Caregiver’s View of What Will 2019 Bring

What will 2019 will bring?

The holidays are officially over.  On Wednesday with the help of our CNA I dragged the Christmas tree to the curb for pickup today.  Last night a neighbor put our boxes of Christmas stuff up on the garage shelf.

Putting away the holiday decorations has been bittersweet.  Last year I wondered if we’d have another year to celebrate together.  This week as I put them away I didn’t think about next year, just that I was happy we’d had this year.

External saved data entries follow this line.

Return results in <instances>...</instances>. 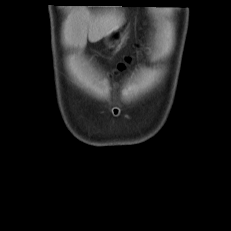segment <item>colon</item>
I'll use <instances>...</instances> for the list:
<instances>
[{
  "instance_id": "1",
  "label": "colon",
  "mask_w": 231,
  "mask_h": 231,
  "mask_svg": "<svg viewBox=\"0 0 231 231\" xmlns=\"http://www.w3.org/2000/svg\"><path fill=\"white\" fill-rule=\"evenodd\" d=\"M129 59H127L123 64H121L120 66H119V69L120 70H122V69H124L125 68V66L129 63Z\"/></svg>"
}]
</instances>
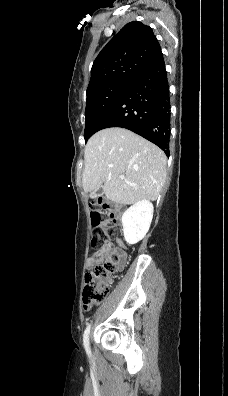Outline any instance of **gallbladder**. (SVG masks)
Here are the masks:
<instances>
[{
	"label": "gallbladder",
	"mask_w": 228,
	"mask_h": 396,
	"mask_svg": "<svg viewBox=\"0 0 228 396\" xmlns=\"http://www.w3.org/2000/svg\"><path fill=\"white\" fill-rule=\"evenodd\" d=\"M101 188H102V187L99 186V187L94 191V194H96V193L100 194Z\"/></svg>",
	"instance_id": "obj_1"
}]
</instances>
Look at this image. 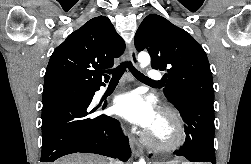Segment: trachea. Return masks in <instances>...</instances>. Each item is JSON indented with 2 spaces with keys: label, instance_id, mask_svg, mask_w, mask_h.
<instances>
[{
  "label": "trachea",
  "instance_id": "trachea-1",
  "mask_svg": "<svg viewBox=\"0 0 251 164\" xmlns=\"http://www.w3.org/2000/svg\"><path fill=\"white\" fill-rule=\"evenodd\" d=\"M126 67L130 69V71L137 79L147 83H158L157 81L149 79L147 76L136 70L131 62H123L118 67L106 71V73L112 74L111 82H118L122 77L123 73L125 72Z\"/></svg>",
  "mask_w": 251,
  "mask_h": 164
}]
</instances>
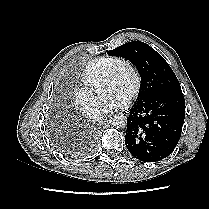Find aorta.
Instances as JSON below:
<instances>
[{
  "label": "aorta",
  "instance_id": "aorta-1",
  "mask_svg": "<svg viewBox=\"0 0 209 209\" xmlns=\"http://www.w3.org/2000/svg\"><path fill=\"white\" fill-rule=\"evenodd\" d=\"M111 125L123 128L127 123V118L123 114L115 115L110 120Z\"/></svg>",
  "mask_w": 209,
  "mask_h": 209
}]
</instances>
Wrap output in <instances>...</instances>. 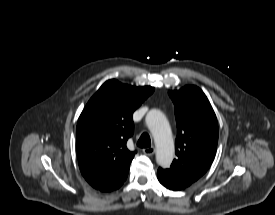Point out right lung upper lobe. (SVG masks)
I'll use <instances>...</instances> for the list:
<instances>
[{
	"label": "right lung upper lobe",
	"instance_id": "1",
	"mask_svg": "<svg viewBox=\"0 0 275 215\" xmlns=\"http://www.w3.org/2000/svg\"><path fill=\"white\" fill-rule=\"evenodd\" d=\"M154 87L106 81L82 111L76 129L79 167L96 189L116 186L127 178L135 155L126 147L133 134V112Z\"/></svg>",
	"mask_w": 275,
	"mask_h": 215
}]
</instances>
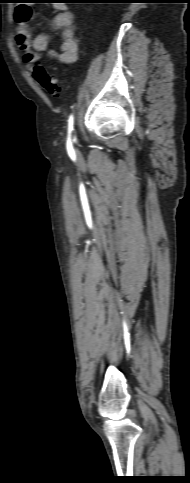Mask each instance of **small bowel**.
<instances>
[{
    "instance_id": "c3829d8e",
    "label": "small bowel",
    "mask_w": 190,
    "mask_h": 483,
    "mask_svg": "<svg viewBox=\"0 0 190 483\" xmlns=\"http://www.w3.org/2000/svg\"><path fill=\"white\" fill-rule=\"evenodd\" d=\"M23 18H19V16ZM31 15V7L28 4H20L16 7L14 16L18 23L15 35V44L22 52L23 60L28 66H32L40 59V53H46L50 58L62 64H72L78 58V43L75 39L76 27L73 22L71 11L60 7L58 13L52 18L51 24L61 31V42L57 49H50L49 38L46 34L34 35L27 25Z\"/></svg>"
}]
</instances>
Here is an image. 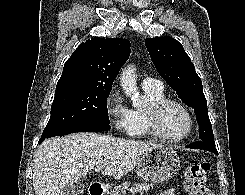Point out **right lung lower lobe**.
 <instances>
[{
    "label": "right lung lower lobe",
    "instance_id": "1",
    "mask_svg": "<svg viewBox=\"0 0 245 195\" xmlns=\"http://www.w3.org/2000/svg\"><path fill=\"white\" fill-rule=\"evenodd\" d=\"M110 129L109 123L103 122H93L87 123L78 127H75L67 132L60 134V136L75 133V132H100V131H107ZM42 141L39 140V143Z\"/></svg>",
    "mask_w": 245,
    "mask_h": 195
}]
</instances>
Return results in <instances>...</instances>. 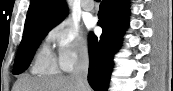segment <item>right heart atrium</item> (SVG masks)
Returning <instances> with one entry per match:
<instances>
[{
  "label": "right heart atrium",
  "mask_w": 173,
  "mask_h": 91,
  "mask_svg": "<svg viewBox=\"0 0 173 91\" xmlns=\"http://www.w3.org/2000/svg\"><path fill=\"white\" fill-rule=\"evenodd\" d=\"M47 40L56 49L59 67L69 72L87 57L89 43L84 32L71 20H63L53 26Z\"/></svg>",
  "instance_id": "obj_1"
}]
</instances>
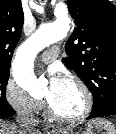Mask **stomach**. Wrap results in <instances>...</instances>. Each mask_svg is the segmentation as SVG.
Masks as SVG:
<instances>
[{"label":"stomach","mask_w":116,"mask_h":134,"mask_svg":"<svg viewBox=\"0 0 116 134\" xmlns=\"http://www.w3.org/2000/svg\"><path fill=\"white\" fill-rule=\"evenodd\" d=\"M59 134H116V129L108 120L93 119L86 124L81 132L73 133L71 129H65Z\"/></svg>","instance_id":"1"}]
</instances>
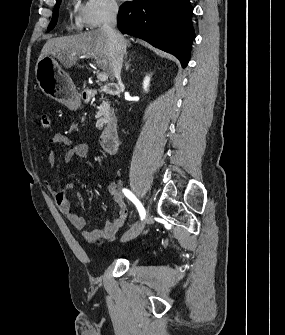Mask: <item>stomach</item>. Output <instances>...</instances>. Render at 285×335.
<instances>
[{"instance_id":"stomach-1","label":"stomach","mask_w":285,"mask_h":335,"mask_svg":"<svg viewBox=\"0 0 285 335\" xmlns=\"http://www.w3.org/2000/svg\"><path fill=\"white\" fill-rule=\"evenodd\" d=\"M37 84L49 98L76 110L80 106L78 94L71 78L63 72L52 56H42L35 66Z\"/></svg>"}]
</instances>
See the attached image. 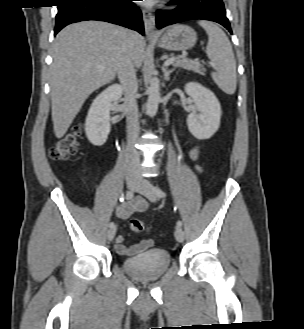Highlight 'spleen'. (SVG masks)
<instances>
[{
	"instance_id": "3e777b00",
	"label": "spleen",
	"mask_w": 304,
	"mask_h": 329,
	"mask_svg": "<svg viewBox=\"0 0 304 329\" xmlns=\"http://www.w3.org/2000/svg\"><path fill=\"white\" fill-rule=\"evenodd\" d=\"M198 24L208 35L206 53L215 69L211 77L223 92L232 95L236 91L237 75L231 43L224 31L214 23L203 20Z\"/></svg>"
}]
</instances>
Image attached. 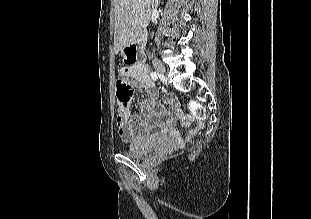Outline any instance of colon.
<instances>
[{"instance_id": "obj_1", "label": "colon", "mask_w": 311, "mask_h": 219, "mask_svg": "<svg viewBox=\"0 0 311 219\" xmlns=\"http://www.w3.org/2000/svg\"><path fill=\"white\" fill-rule=\"evenodd\" d=\"M128 48L126 50V54L128 56L127 62L133 64L136 62V59L134 56L128 53ZM132 94L133 89L130 82L127 79L126 74L120 75L116 80V96L120 107V111H124L127 108L129 101L131 100ZM189 107L197 119L200 120L204 119L205 111L199 104L191 103Z\"/></svg>"}]
</instances>
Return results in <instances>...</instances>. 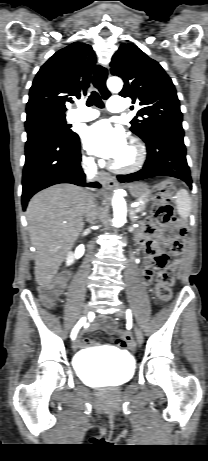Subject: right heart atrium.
Listing matches in <instances>:
<instances>
[{
    "instance_id": "obj_1",
    "label": "right heart atrium",
    "mask_w": 208,
    "mask_h": 461,
    "mask_svg": "<svg viewBox=\"0 0 208 461\" xmlns=\"http://www.w3.org/2000/svg\"><path fill=\"white\" fill-rule=\"evenodd\" d=\"M83 161H84V163L87 164V165H90V164L93 163V159H92V157L89 156V155L84 156V157H83Z\"/></svg>"
}]
</instances>
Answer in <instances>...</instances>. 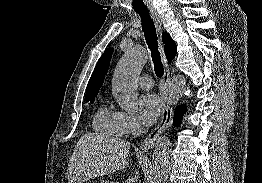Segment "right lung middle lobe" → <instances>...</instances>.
I'll return each instance as SVG.
<instances>
[{"label": "right lung middle lobe", "instance_id": "right-lung-middle-lobe-1", "mask_svg": "<svg viewBox=\"0 0 262 183\" xmlns=\"http://www.w3.org/2000/svg\"><path fill=\"white\" fill-rule=\"evenodd\" d=\"M90 101L91 103L94 102V99H86V102Z\"/></svg>", "mask_w": 262, "mask_h": 183}]
</instances>
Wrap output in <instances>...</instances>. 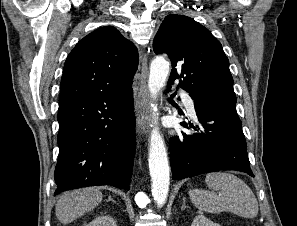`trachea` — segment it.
<instances>
[{"label":"trachea","instance_id":"trachea-1","mask_svg":"<svg viewBox=\"0 0 297 226\" xmlns=\"http://www.w3.org/2000/svg\"><path fill=\"white\" fill-rule=\"evenodd\" d=\"M168 100H169V101H173L172 98H169Z\"/></svg>","mask_w":297,"mask_h":226}]
</instances>
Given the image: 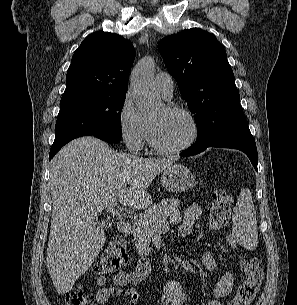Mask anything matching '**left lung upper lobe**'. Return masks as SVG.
Returning <instances> with one entry per match:
<instances>
[{
	"mask_svg": "<svg viewBox=\"0 0 297 305\" xmlns=\"http://www.w3.org/2000/svg\"><path fill=\"white\" fill-rule=\"evenodd\" d=\"M158 49L194 114L198 127L194 144L203 137L214 139L245 118L226 51L212 34L187 29L163 38Z\"/></svg>",
	"mask_w": 297,
	"mask_h": 305,
	"instance_id": "5c2ea615",
	"label": "left lung upper lobe"
}]
</instances>
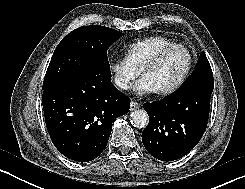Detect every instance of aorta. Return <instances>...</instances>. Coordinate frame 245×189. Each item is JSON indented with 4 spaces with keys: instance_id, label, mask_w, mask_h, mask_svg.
<instances>
[{
    "instance_id": "obj_1",
    "label": "aorta",
    "mask_w": 245,
    "mask_h": 189,
    "mask_svg": "<svg viewBox=\"0 0 245 189\" xmlns=\"http://www.w3.org/2000/svg\"><path fill=\"white\" fill-rule=\"evenodd\" d=\"M148 114L144 110H135L131 113V121L136 128H145L148 124Z\"/></svg>"
}]
</instances>
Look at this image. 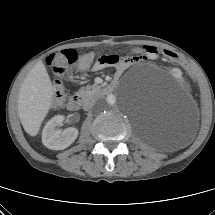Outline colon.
I'll return each instance as SVG.
<instances>
[{
	"label": "colon",
	"mask_w": 215,
	"mask_h": 215,
	"mask_svg": "<svg viewBox=\"0 0 215 215\" xmlns=\"http://www.w3.org/2000/svg\"><path fill=\"white\" fill-rule=\"evenodd\" d=\"M161 55L173 62H177L179 66L183 67L185 71L189 74L191 81L196 80V76L193 74L191 69V64L187 63L188 59L182 57L181 54H177L174 51L164 49L161 51ZM79 60V62H77ZM92 54H85L79 58L78 53L73 49H66L58 53L51 54L47 57L46 62L52 68L54 73L61 75L64 73L68 65L74 64V71L77 75H84L86 69L91 67ZM55 106H60L64 99V87L61 80L57 79L54 85Z\"/></svg>",
	"instance_id": "colon-1"
}]
</instances>
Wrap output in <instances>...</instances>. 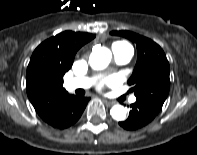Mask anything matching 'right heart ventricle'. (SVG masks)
I'll use <instances>...</instances> for the list:
<instances>
[{
  "label": "right heart ventricle",
  "mask_w": 197,
  "mask_h": 155,
  "mask_svg": "<svg viewBox=\"0 0 197 155\" xmlns=\"http://www.w3.org/2000/svg\"><path fill=\"white\" fill-rule=\"evenodd\" d=\"M113 45H124V43H122V42H117V43H114Z\"/></svg>",
  "instance_id": "right-heart-ventricle-1"
}]
</instances>
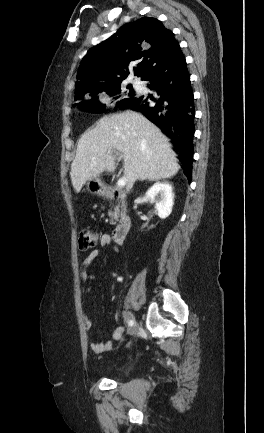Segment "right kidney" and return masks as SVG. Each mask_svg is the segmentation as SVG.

New Year’s Eve we went to a party – first time in many years we were out past midnight.  Friends brought the ramp from our house to the house of the party so Larry could roll right in their front door.  He got confetti bombed at the stroke of 12.  I keep finding glittery squares around the house as they fall out of his wheelchair and they make me smile.  It was kind of a normal night.

It’s easy to get jealous of friends who are in London or in Paris.  Friends who celebrated with family.  Friends who are headed out on their winter cruise.  Family who are skiing.

So I muster my energy and get us going.  We went to the beach in the golf cart for a sunset.  New Year’s Day I took out the kayak for the first time in about 9 months, and  I got Larry on his recumbent bicycle.  He struggled keeping his feet on the pedals and he pedaled very slowly but he made it down the street and back with me and the dog trailing in the golf cart as an emergency pit crew.  Two nights ago, we had a picnic dinner by the firepit.  Yesterday came with me to walk the dog for the first time ever, rolling the wheelchair out the garage and down the street to the paths that meander through our community.

What will 2019 bring?  I have no idea.  I can’t imagine it will be a good year.  What do I wish for?  Maybe less energy fighting the medical system and more time enjoying each day.

I asked Larry what he thought 2019 would bring?  What did he hope for?  He said “to make it to February.”  His symptoms have been pretty controlled recently so his comment shocked me.  “I’ve always hated February.  I just have an instinct about it.  Black February,”  he said as I questioned him more.  I asked if he’d ever felt this way before and he said no.

His comments sit heavy with me.

He’s seemed in pretty good shape.  But it can turn so quickly.  All of a sudden yesterday morning his breathing was awful.  He was gasping, panting rapidly.  Here we go again.  The day was full of challenges. In the bathroom. Eating.  On and off gurgling breathing.  A rough night.

Today is better.  Our first hospice volunteer from the Transitions program is visiting.  She brought us Indian food for tonight’s dinner.  I’m writing this in a rocking chair on the screened porch of the little town library.

Who knows what 2019 will bring for any of us.